The Bank is in danger of offering an asymmetric bias in its approach towards inflation. The recent big increases in global commodity prices, alongside the lagged effects of sterling's huge decline in 2008, have raised goods inflation in the UK to a rate unprecedented since the Bank of England was granted independence in 1997. The Bank is effectively saying that these gains have to be absorbed in a temporary higher-than-target inflation rate because the output costs of driving inflation back down again in the near-term would simply be too great.

Yet, when the Bank was confronted with the same situation in reverse in the first few years of the last decade – a period when goods prices were falling in response to a worldwide decline in the price of manufactured goods – it was far less willing to embrace a significant undershoot of inflation.

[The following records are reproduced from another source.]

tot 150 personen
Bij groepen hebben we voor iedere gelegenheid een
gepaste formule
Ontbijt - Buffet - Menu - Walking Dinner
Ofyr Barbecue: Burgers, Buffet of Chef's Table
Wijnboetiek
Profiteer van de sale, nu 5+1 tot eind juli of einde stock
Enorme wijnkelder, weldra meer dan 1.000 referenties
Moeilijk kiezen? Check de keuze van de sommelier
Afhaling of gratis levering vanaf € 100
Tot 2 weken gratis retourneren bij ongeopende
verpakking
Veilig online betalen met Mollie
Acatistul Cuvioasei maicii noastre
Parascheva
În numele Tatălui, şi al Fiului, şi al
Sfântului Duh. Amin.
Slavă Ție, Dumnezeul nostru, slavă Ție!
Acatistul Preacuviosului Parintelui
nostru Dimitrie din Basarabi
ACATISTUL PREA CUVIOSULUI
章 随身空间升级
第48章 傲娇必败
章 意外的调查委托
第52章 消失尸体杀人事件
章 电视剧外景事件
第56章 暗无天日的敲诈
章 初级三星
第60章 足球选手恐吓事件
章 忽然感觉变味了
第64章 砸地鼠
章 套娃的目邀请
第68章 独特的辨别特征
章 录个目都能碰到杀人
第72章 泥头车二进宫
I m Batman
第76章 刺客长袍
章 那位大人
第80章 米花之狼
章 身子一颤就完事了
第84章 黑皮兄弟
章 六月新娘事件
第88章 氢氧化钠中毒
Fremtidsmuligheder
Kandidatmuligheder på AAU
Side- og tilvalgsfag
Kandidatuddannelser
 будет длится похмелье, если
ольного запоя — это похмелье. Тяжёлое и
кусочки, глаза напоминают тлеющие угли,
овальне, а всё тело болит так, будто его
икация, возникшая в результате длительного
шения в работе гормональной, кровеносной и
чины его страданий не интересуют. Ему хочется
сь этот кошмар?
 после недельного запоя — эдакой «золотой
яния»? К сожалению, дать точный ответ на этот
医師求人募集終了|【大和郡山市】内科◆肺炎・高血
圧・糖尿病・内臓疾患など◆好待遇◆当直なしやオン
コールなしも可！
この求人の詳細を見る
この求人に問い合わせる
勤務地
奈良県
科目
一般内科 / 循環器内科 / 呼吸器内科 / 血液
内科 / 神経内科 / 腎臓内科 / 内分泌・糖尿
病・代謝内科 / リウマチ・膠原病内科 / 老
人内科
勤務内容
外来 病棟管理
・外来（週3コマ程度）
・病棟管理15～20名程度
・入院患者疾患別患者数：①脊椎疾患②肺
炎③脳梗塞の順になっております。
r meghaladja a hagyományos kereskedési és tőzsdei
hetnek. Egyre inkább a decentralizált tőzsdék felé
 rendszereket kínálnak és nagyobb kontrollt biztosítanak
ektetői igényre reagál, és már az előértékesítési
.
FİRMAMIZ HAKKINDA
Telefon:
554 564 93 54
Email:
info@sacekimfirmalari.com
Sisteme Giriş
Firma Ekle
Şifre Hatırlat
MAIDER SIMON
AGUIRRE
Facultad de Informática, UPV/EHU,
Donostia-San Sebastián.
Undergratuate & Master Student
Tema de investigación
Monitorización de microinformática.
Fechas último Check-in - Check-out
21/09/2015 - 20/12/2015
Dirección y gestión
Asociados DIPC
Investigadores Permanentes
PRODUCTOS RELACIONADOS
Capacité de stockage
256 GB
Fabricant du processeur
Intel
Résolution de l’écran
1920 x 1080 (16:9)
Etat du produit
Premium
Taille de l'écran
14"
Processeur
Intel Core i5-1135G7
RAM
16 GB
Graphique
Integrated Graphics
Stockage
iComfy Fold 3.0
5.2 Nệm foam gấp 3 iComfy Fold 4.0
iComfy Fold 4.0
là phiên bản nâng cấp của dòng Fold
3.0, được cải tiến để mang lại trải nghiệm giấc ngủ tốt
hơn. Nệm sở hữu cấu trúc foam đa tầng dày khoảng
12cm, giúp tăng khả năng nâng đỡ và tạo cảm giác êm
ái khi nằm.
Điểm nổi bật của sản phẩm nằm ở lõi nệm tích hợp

While inflation was typically lower than target in the early years of Bank independence, the degree of undershoot was far less than the more recent degree of overshoot. Put another way, the Bank was happier to accept the growth benefits of a favourable external price shock than to accept the more recent growth costs of an unfavourable external cost shock.

The Bank's defence is to argue that it would have done nothing different two years ago had it known that inflation would subsequently have ended up so high. Up to a point, it's a perfectly reasonable argument. After all, would anyone have argued two years ago, at the height of the financial crisis, that the UK needed a big increase in interest rates to prevent inflation from rising? This, after all, was a time when most economists – myself included – thought the bigger risk to the UK economy was deflation, not inflation.

The problem, however, doesn't go away quite so easily. If the Bank is willing to accept large inflationary overshoots when global commodity prices are rising and VAT is going up, but willing to accept only small inflationary undershoots when faced with a more favourable set of circumstances, might the public begin to believe that the Bank is, on average, willing to tolerate an inflation rate higher than its 2 per cent target? If so, what then happens to inflation expectations for a given rate of economic growth? Mr King said in 2007 that inflationary expectations were well-anchored and that, because they were, the UK economy had enjoyed an exceptional period of stability. Today, the Bank has to confront an altogether more challenging environment. Yet, if inflationary expectations are cast adrift, at least part of the blame will lie with the MPC's performance in its early years when it was prepared to accept only small inflationary undershoots even though much of its initial success owed a great deal to global disinflationary trends which were beyond its control.